• **Dataset entries**
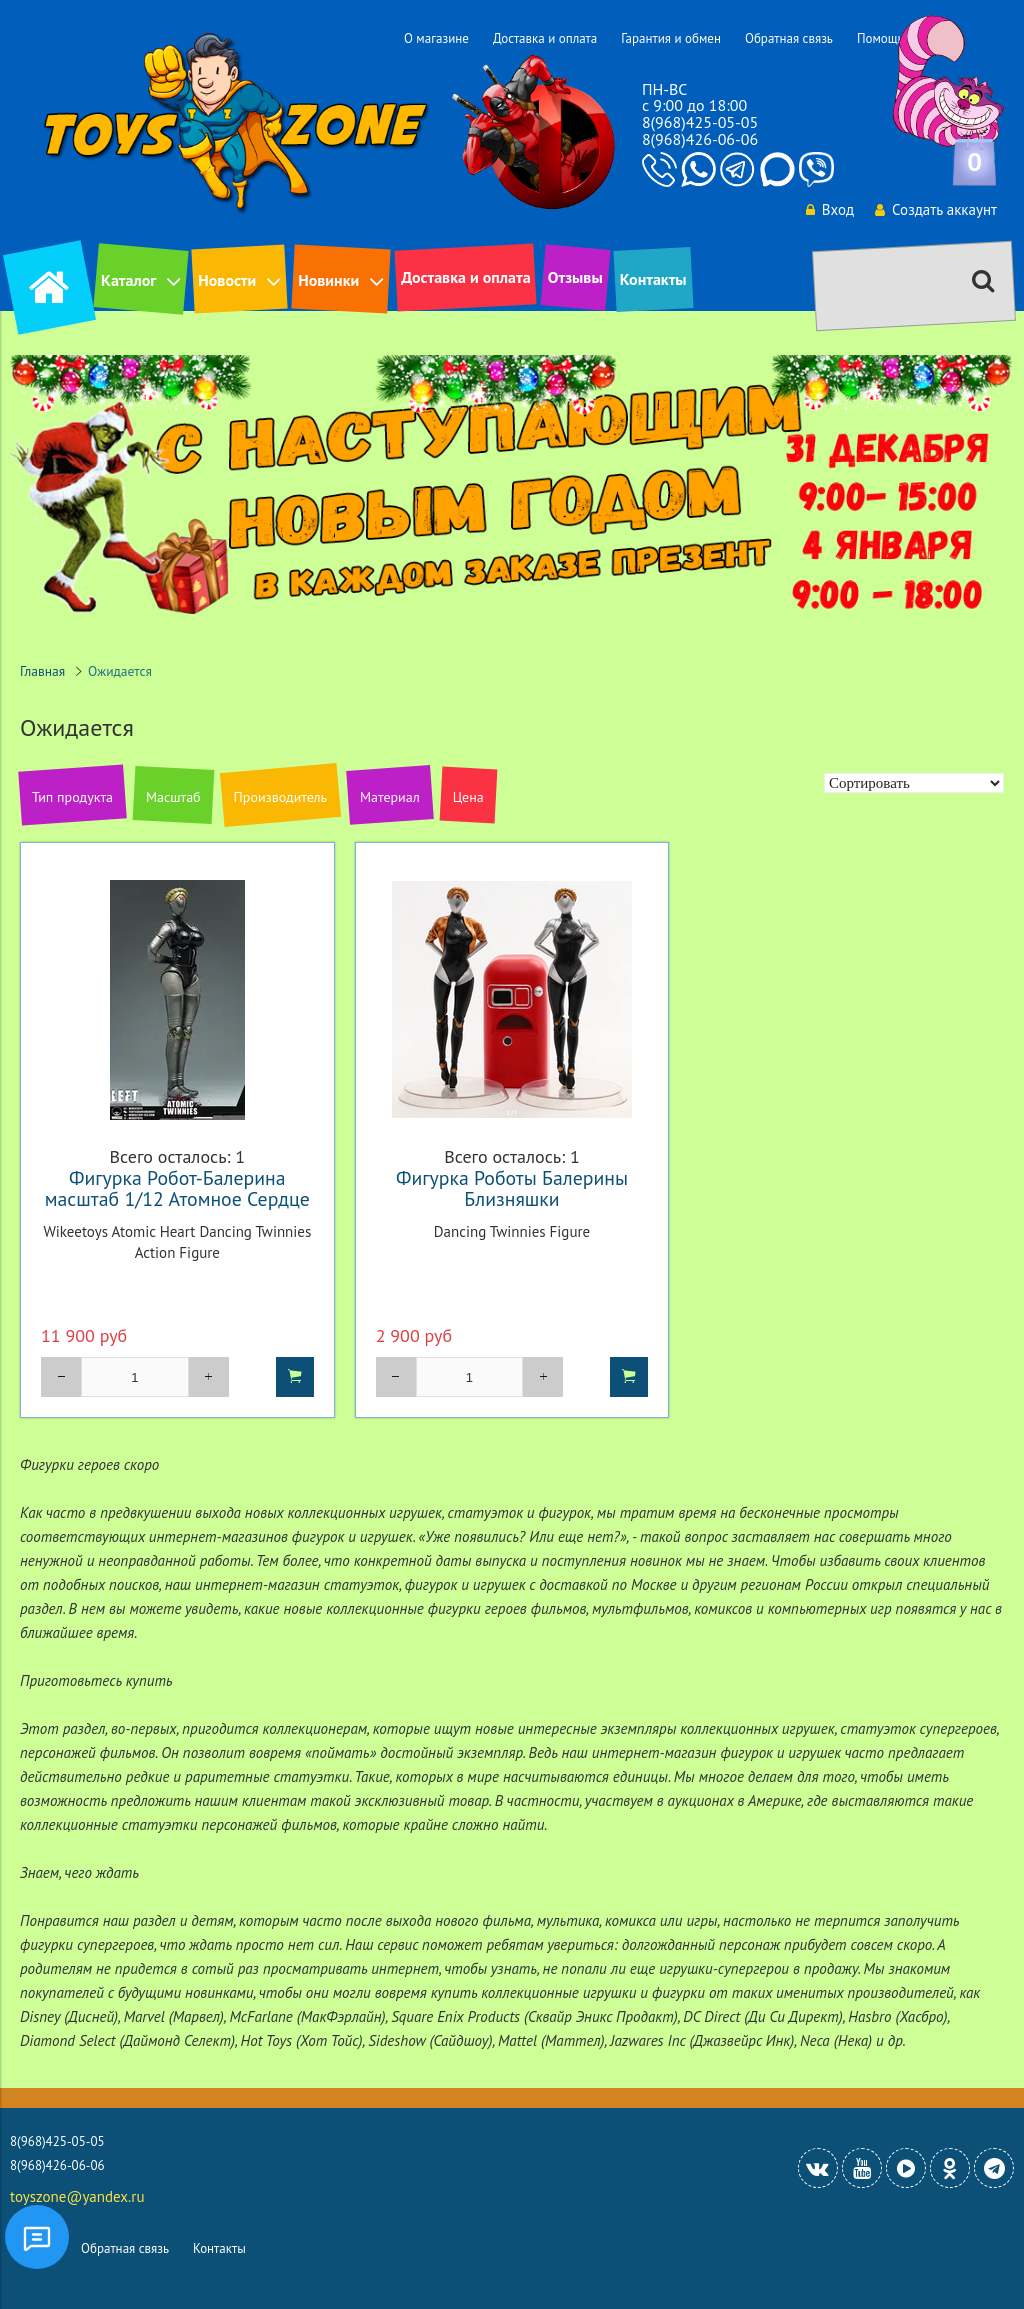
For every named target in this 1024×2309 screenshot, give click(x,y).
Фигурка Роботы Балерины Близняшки (512, 1188)
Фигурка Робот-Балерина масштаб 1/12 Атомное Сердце (177, 1188)
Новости (227, 280)
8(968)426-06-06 (700, 139)
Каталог (128, 280)
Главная (42, 671)
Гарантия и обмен (671, 38)
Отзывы (575, 277)
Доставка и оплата (545, 38)
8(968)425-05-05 (700, 122)
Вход (830, 209)
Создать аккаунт (936, 209)
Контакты (653, 279)
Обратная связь (789, 38)
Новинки (328, 280)
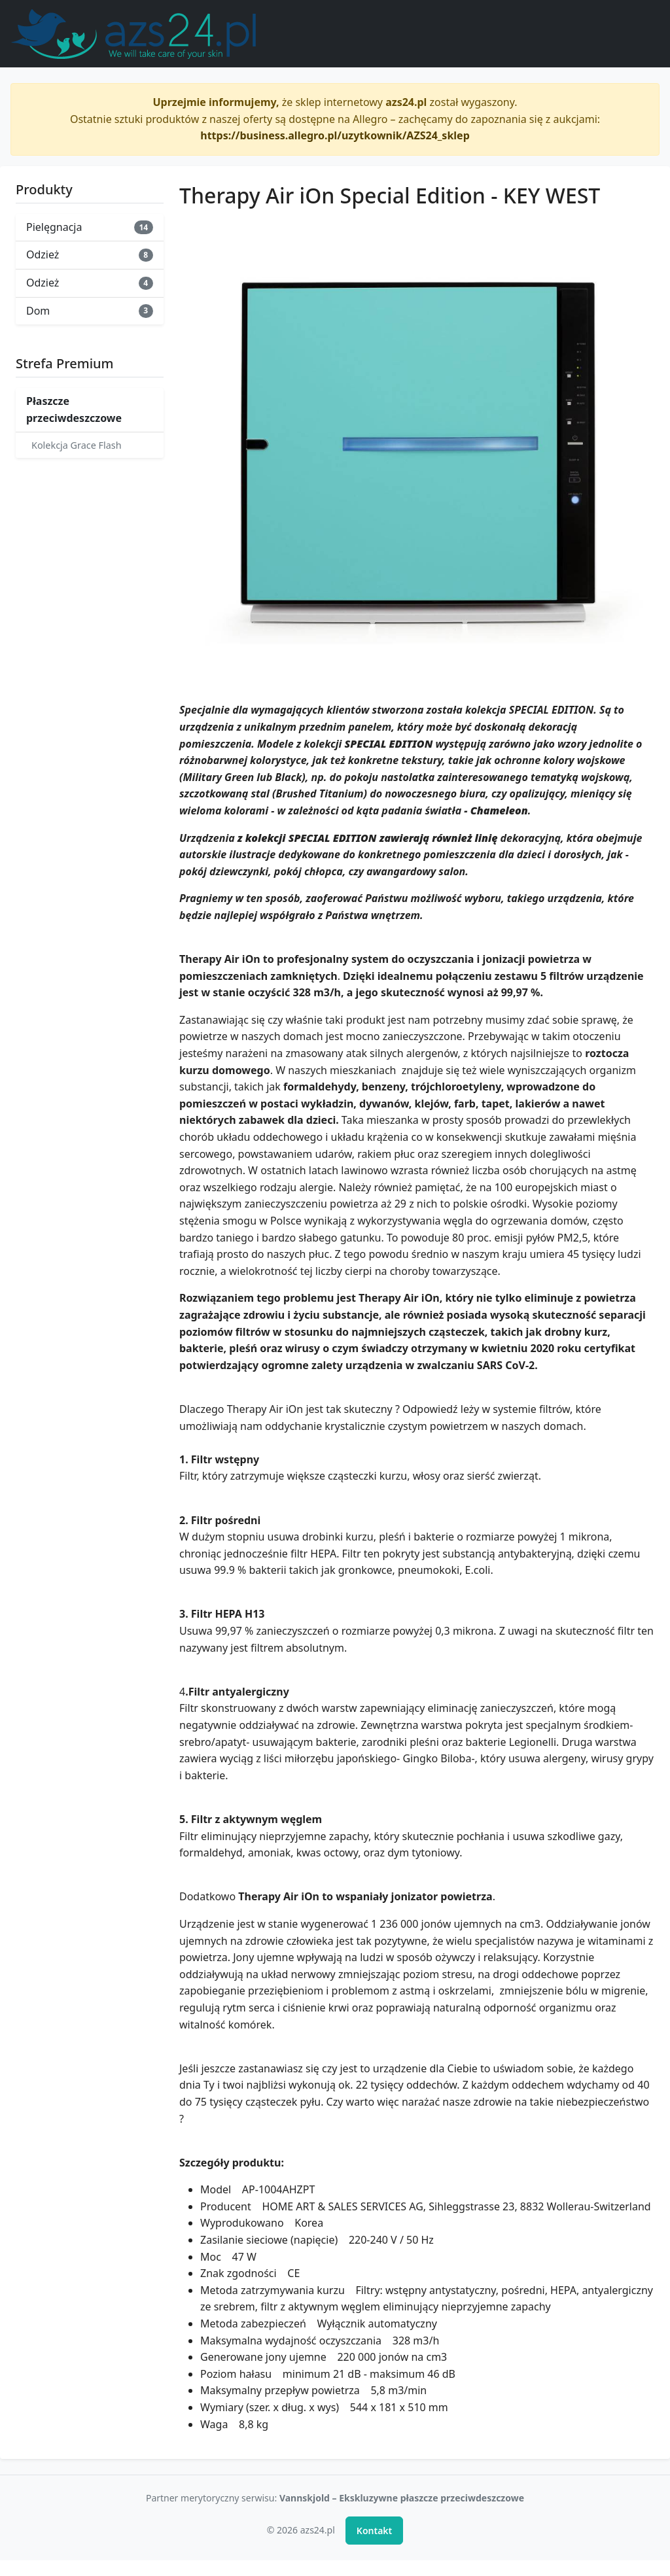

• **Goal of the exercise**
Exclude the pictures and give back the rest of the data above exactly as written.

• **Task answer**
For every named target in this 1024×2309 screenshot, give click(x,y).
Фигурка Роботы Балерины Близняшки (512, 1188)
Фигурка Робот-Балерина масштаб 1/12 Атомное Сердце (177, 1188)
Новости (227, 280)
8(968)426-06-06 (700, 139)
Каталог (128, 280)
Главная (42, 671)
Гарантия и обмен (671, 38)
Отзывы (575, 277)
Доставка и оплата (545, 38)
8(968)425-05-05 (700, 122)
Вход (830, 209)
Создать аккаунт (936, 209)
Контакты (653, 279)
Обратная связь (789, 38)
Новинки (328, 280)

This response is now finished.